# Data in this exercise:
++++++++

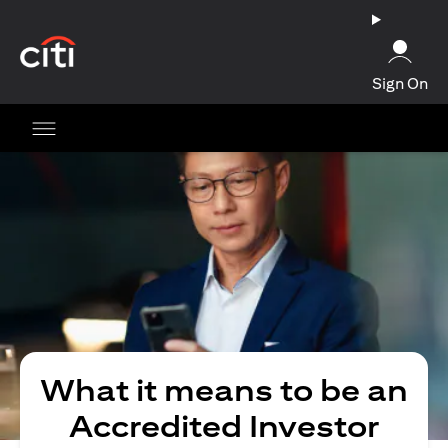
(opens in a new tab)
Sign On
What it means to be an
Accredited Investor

++++++++

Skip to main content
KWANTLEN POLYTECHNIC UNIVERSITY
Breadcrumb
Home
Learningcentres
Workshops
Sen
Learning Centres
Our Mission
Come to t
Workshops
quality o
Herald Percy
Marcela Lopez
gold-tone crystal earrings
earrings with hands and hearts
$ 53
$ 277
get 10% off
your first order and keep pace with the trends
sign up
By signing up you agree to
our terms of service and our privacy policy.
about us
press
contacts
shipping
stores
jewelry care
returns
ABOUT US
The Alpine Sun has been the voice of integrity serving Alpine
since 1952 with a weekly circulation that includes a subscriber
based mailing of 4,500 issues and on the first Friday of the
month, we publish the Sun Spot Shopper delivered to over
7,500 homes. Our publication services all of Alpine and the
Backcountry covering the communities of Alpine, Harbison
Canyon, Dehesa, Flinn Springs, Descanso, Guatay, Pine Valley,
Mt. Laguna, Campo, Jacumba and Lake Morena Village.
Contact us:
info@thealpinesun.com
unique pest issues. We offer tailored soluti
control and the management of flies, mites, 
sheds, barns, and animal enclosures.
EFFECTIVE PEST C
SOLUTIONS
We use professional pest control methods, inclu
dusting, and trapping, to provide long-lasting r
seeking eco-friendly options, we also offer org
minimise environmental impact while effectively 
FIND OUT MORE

++++++++

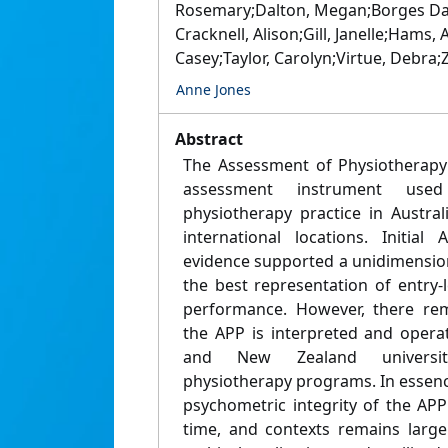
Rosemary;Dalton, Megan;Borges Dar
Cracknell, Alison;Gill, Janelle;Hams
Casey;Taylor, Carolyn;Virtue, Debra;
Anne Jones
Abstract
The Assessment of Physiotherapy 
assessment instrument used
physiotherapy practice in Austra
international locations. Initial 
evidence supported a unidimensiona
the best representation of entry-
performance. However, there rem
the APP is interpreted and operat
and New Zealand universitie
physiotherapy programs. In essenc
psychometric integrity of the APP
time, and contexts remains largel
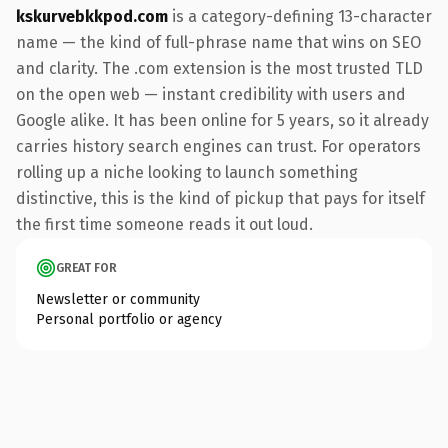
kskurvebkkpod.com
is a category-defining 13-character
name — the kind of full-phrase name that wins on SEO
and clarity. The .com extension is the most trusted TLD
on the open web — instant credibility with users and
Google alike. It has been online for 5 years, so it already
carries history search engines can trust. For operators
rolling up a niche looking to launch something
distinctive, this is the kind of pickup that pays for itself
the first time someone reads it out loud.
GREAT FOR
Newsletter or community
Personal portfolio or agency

++++++++

# Work task:
Reproduce, character for character, only the lines of the preceding data that start at the line with "and clarity. The" and end at the line with "Personal portfolio or agency", both included.

# Your response:
and clarity. The .com extension is the most trusted TLD
on the open web — instant credibility with users and
Google alike. It has been online for 5 years, so it already
carries history search engines can trust. For operators
rolling up a niche looking to launch something
distinctive, this is the kind of pickup that pays for itself
the first time someone reads it out loud.
GREAT FOR
Newsletter or community
Personal portfolio or agency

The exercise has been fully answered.